Analysis-of-Faces-and-Facial-Details-Generated-by-Text-to-Image-Models

Overview

In this project, we reproduced the results of Borji and extended the work to further analysis of facial details, eyes and mouth. We also included a new diffusion model, ERNIE-ViLG, that achieves state-of-the-art on MS-COCO with zero-shot FID score of 6.75, which outperforms Google’s Imagen. We find that despite being the state-of-the-art Text-to-Image model, ERNIE-ViLG scores highest in FID score on all categories. While DALL-E 2 struggles more with generating natural eyes, Midjourney falls short on mouth details. We explored possible reasons and included some analysis of the model.

Instruction

I would not suggest rerunning any of the codes that generate or extract images. Datasets needed to reproduce results in the report are listed under the Dataset section below, and you can directly run the notebook to regenerate plots. If you are interested in seeing how FID scores were calculated, go here, and you can see which datasets were used.
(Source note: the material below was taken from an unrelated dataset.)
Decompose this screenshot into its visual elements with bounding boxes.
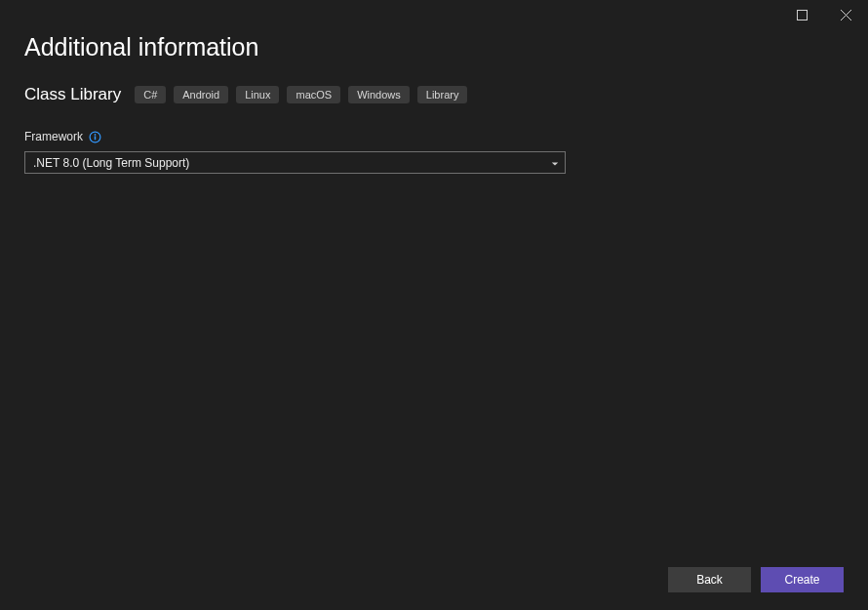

From there, you can find how the datasets were produced from corresponding Jupyter notebooks.

Codes

Code for extracting face images from COCO dataset.
Code for extracting eyes area from face images.
Code for extracting mouth from face images.
Code for generating face images from ERNIE: You will not be able to generate an image without a valid API key and Secret key.
Code for calculating FID scores.
Code for ploting FID scores.

Dataset

GFW: face image dataset provided by Borji.
COCO: extracted face images from COCO, face images resized to 100 by 100 for FID calculation against GFW real face image.
Real images from GFW: face images, eyes images, mouth images.
ERNIR-ViLG: extracted face image after manual filtering, eyes images, mouth images, face images resized to 100 by 100.
Stable Diffusion: extracted face images, eyes images, mouth images.
DALL-E 2: extracted face images, eyes images, mouth images.
Midjourney: extracted face images, eyes images, mouth images.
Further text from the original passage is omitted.